AIM OF THE TASK
Exclude all images and print the entries below exactly.

*** Opening EXTRACTED ENTRIES ***

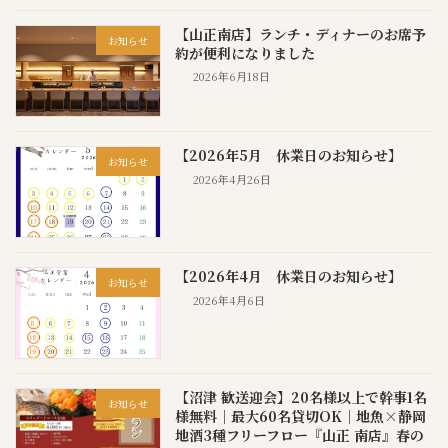
【山正南店】ランチ・ディナーのお席予
お知らせ
約が便利になりました
2026年6月18日
【2026年5月 休業日のお知らせ】
お知らせ
2026年4月26日
【2026年4月 休業日のお知らせ】
お知らせ
2026年4月6日
【沼津 歓送迎会】20名様以上で幹事1名
お知らせ
様無料｜最大60名貸切OK｜地魚×静岡
地酒3種フリーフロー『山正 南店』春の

*** Closing EXTRACTED ENTRIES ***

WRITTEN SOLUTION
【山正南店】ランチ・ディナーのお席予
お知らせ
約が便利になりました
2026年6月18日
【2026年5月 休業日のお知らせ】
お知らせ
2026年4月26日
【2026年4月 休業日のお知らせ】
お知らせ
2026年4月6日
【沼津 歓送迎会】20名様以上で幹事1名
お知らせ
様無料｜最大60名貸切OK｜地魚×静岡
地酒3種フリーフロー『山正 南店』春の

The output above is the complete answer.